Vamos pensar sobre o contexto do “sem”, não apenas textual, mas objetivo, da falta de pertencimento, que no caso da notícia se refere a um partido político. Podemos ampliar e analisar nos diversos significados da palavra “ausência”. Segundo o dicionário, ausência pode ser o ato de se afastar de casa ou de locais que costuma frequentar; o não comparecimento a certo local; o estado de não estar presente em dado momento; um período de privação; uma insuficiência de algo; um lapso de memória, ou mesmo, a perda momentânea de consciência.
Sobre a frase em questão, não custa lembrar que a palavra presidente é um título que designa um Chefe de Estado ou uma pessoa que preside ou dirige deliberações. Sendo assim, o “sem” pode dispensar também o sujeito e o próprio adjunto adnominal. E não é preciso nenhuma análise morfossintática para compreender que o partido seria a última coisa de que o país sentiria falta, apesar de sabermos que a própria ausência de tal significa muito mais que a não adesão a uma sigla política.
“Presidente sem partido”, na atual conjuntura, encontra na ausência o seu sentido unívoco. Simplesmente estamos em falta. Ele não tem partido, nós não temos governo. Estamos de cara com o abismo. Cara, inclusive, é uma palavra homônima perfeita, não estaria equivocada se estivesse adjetivando o custo alto dessa situação. Na oração, contudo, cara é a nossa face ao encontro da gravidade. Gravidade, que tanto nos leva à compreensão da seriedade, da austeridade, do prejuízo ou que, simplesmente, remete-nos a atração exercida sobre qualquer corpo no planeta, cujo resultado conhecemos desde tenra idade.

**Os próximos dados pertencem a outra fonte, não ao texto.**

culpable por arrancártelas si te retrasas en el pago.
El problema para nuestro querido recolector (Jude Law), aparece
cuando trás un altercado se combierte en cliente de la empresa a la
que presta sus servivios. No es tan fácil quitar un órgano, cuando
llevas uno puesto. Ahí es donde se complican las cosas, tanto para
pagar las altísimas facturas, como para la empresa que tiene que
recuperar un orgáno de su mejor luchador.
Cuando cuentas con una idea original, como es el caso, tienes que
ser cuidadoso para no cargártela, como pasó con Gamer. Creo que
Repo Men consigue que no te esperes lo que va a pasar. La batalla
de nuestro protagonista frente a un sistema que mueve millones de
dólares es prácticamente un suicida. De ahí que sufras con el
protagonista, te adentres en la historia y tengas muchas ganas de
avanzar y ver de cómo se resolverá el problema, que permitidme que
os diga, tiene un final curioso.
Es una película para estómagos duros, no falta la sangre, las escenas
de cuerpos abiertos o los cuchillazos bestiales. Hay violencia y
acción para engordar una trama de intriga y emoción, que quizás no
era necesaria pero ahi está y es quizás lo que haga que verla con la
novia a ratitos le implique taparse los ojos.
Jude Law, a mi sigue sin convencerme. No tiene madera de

Resta-nos saber se o tombo, não do inventário, mas do ato de cair mesmo, vai nos impulsionar, novamente, para a busca de um salvador ou de um messias qualquer. Ou mesmo se o acerto, como boa palavra homógrafa, vai traduzir no presente do indicativo, a escolha correta do eu nas próximas eleições ou nos levar a buscar ajustar as contas agora, nas ruas!”